● Assignment
Write out each record exactly as it stands. No pictures belong in the copy.

● Data shown
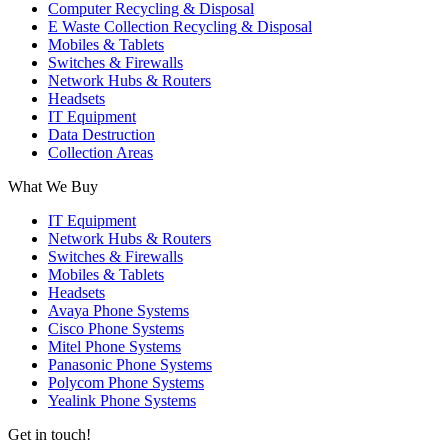
Computer Recycling & Disposal
E Waste Collection Recycling & Disposal
Mobiles & Tablets
Switches & Firewalls
Network Hubs & Routers
Headsets
IT Equipment
Data Destruction
Collection Areas
What We Buy
IT Equipment
Network Hubs & Routers
Switches & Firewalls
Mobiles & Tablets
Headsets
Avaya Phone Systems
Cisco Phone Systems
Mitel Phone Systems
Panasonic Phone Systems
Polycom Phone Systems
Yealink Phone Systems
Get in touch!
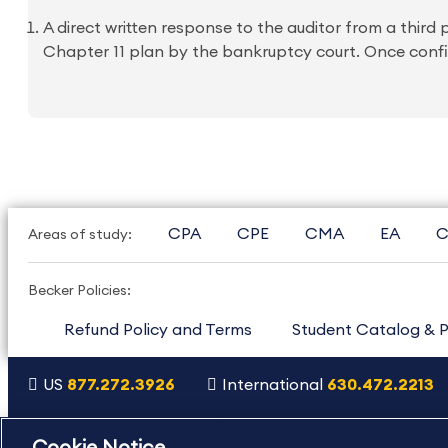
A direct written response to the auditor from a third
Chapter 11 plan by the bankruptcy court. Once confir
CPA
CPE
CMA
EA
C
Areas of study:
Becker Policies:
Refund Policy and Terms
Student Catalog & P
US
877.272.3926
International
630.472.2213
Copyright Footer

● Answer to this problem
Computer Recycling & Disposal
E Waste Collection Recycling & Disposal
Mobiles & Tablets
Switches & Firewalls
Network Hubs & Routers
Headsets
IT Equipment
Data Destruction
Collection Areas
What We Buy
IT Equipment
Network Hubs & Routers
Switches & Firewalls
Mobiles & Tablets
Headsets
Avaya Phone Systems
Cisco Phone Systems
Mitel Phone Systems
Panasonic Phone Systems
Polycom Phone Systems
Yealink Phone Systems
Get in touch!
A direct written response to the auditor from a third
Chapter 11 plan by the bankruptcy court. Once confir
CPA
CPE
CMA
EA
C
Areas of study:
Becker Policies:
Refund Policy and Terms
Student Catalog & P
US
877.272.3926
International
630.472.2213
Copyright Footer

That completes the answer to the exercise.